After finding the line containing "появление всходов через" below, please output that line and each following one through the line containing "вегетационного периода собрать", exactly as written.

[Dataset entries]
'''
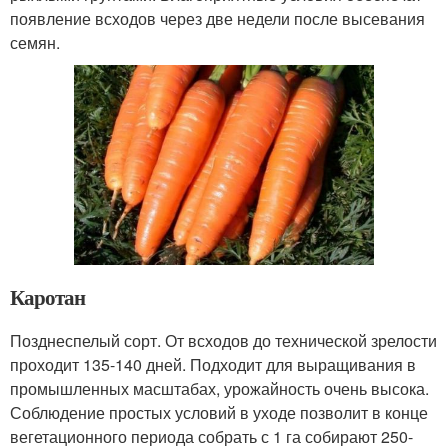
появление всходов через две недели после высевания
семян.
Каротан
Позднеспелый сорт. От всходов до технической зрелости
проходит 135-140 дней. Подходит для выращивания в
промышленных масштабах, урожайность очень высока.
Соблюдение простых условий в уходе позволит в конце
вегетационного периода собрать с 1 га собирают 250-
'''
'''
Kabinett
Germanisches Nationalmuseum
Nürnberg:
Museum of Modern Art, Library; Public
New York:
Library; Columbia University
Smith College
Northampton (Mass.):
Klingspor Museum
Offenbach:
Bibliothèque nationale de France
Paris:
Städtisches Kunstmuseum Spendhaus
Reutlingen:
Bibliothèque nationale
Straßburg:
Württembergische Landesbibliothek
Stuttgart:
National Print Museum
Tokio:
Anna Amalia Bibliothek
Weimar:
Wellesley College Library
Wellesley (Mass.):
'''
* [Task result]
появление всходов через две недели после высевания
семян.
Каротан
Позднеспелый сорт. От всходов до технической зрелости
проходит 135-140 дней. Подходит для выращивания в
промышленных масштабах, урожайность очень высока.
Соблюдение простых условий в уходе позволит в конце
вегетационного периода собрать с 1 га собирают 250-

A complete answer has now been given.